Walrus secures its decentralized storage network through a carefully designed staking and governance system built around the WAL token. This model aligns incentives between storage nodes, delegators, and the overall health of the protocol.
At the core of Walrus staking is delegation. Users can stake WAL tokens either by running storage nodes themselves or by delegating their stake to existing nodes. Nodes compete to attract stake based on reputation, performance history, self-funded capital, and commission rates. The amount of delegated stake directly determines how many shards a node is assigned during each epoch, tying responsibility and reward to economic commitment.

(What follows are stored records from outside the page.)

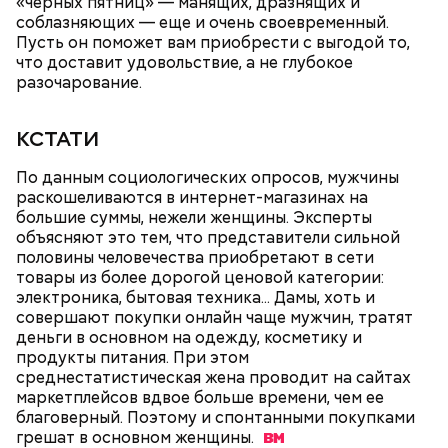
«черных пятниц» — манящих, дразнящих и
рассчитать в цифрах выгоду досрочного
соблазняющих — еще и очень своевременный.
погашения, чтобы понять, насколько вам это
По словам Колбасиной, люди создают финансовую
Пусть он поможет вам приобрести с выгодой то,
выгодно, исходя из возможностей вашего
подушку безопасности по «остаточному
что доставит удовольствие, а не глубокое
бюджета, показателя долговой нагрузки,
принципу». И это большая ошибка, поскольку так
разочарование.
финансовых целей семьи, — объяснила эксперт.
денег на жизнь практически не остается.
КСТАТИ
По данным социологических опросов, мужчины
раскошеливаются в интернет-магазинах на
Финансовый консультант и экономист Наталья
большие суммы, нежели женщины. Эксперты
Колбасина в свою очередь отметила, что сначала
объясняют это тем, что представители сильной
нужно рассчитать, насколько выгодным для вас
половины человечества приобретают в сети
будет досрочное погашение ипотеки.
товары из более дорогой ценовой категории:
электроника, бытовая техника... Дамы, хоть и
совершают покупки онлайн чаще мужчин, тратят
деньги в основном на одежду, косметику и
продукты питания. При этом
среднестатистическая жена проводит на сайтах
маркетплейсов вдвое больше времени, чем ее
благоверный. Поэтому и спонтанными покупками
грешат в основном
женщины.
Провести оптимизацию бюджета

Unstaking follows a structured process. When users request to withdraw stake, their tokens stop influencing shard assignment after the epoch cutoff, but they remain temporarily locked. This ensures that nodes cannot escape accountability during shard migration or recovery. If failures occur, the departing stake can still be slashed before release, preserving network security.

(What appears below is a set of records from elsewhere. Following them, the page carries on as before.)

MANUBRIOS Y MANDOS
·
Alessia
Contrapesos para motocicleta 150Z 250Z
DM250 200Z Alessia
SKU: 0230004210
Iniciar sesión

.Rewards and penalties are distributed at the end of each epoch. Nodes that reliably store data, respond to challenges, and assist in shard recovery earn rewards, which are shared proportionally with delegators. Nodes that fail these duties are penalized. Importantly, Walrus treats all stake equally, keeping the system simple while leaving room for future enhancements.

Walrus also uses self-custodied staking objects, allowing users to retain control of their assets while still enforcing penalties at withdrawal. This balance of flexibility and accountability makes staking a foundational pillar of Walrus’s scalable and secure storage network.